Segment Start: The records

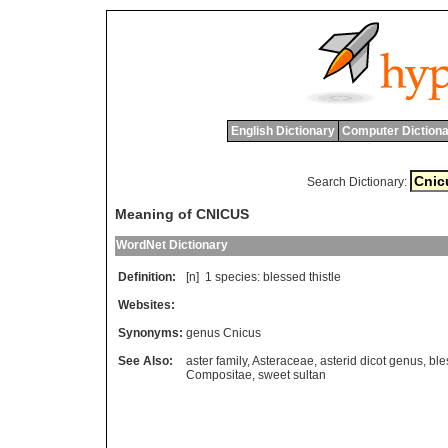
English Dictionary
Computer Dictiona
Search Dictionary:
Meaning of CNICUS
WordNet Dictionary
Definition:
[n] 1
species
:
blessed
thistle
Websites:
Synonyms:
genus Cnicus
See Also:
aster family
,
Asteraceae
,
asterid dicot genus
,
ble
Compositae
,
sweet sultan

Segment End: The records

▶ [Assignment]:
The records above must be returned exactly, with each picture omitted.

▶ [Response box]:
English Dictionary
Computer Dictiona
Search Dictionary:
Meaning of CNICUS
WordNet Dictionary
Definition:
[n] 1
species
:
blessed
thistle
Websites:
Synonyms:
genus Cnicus
See Also:
aster family
,
Asteraceae
,
asterid dicot genus
,
ble
Compositae
,
sweet sultan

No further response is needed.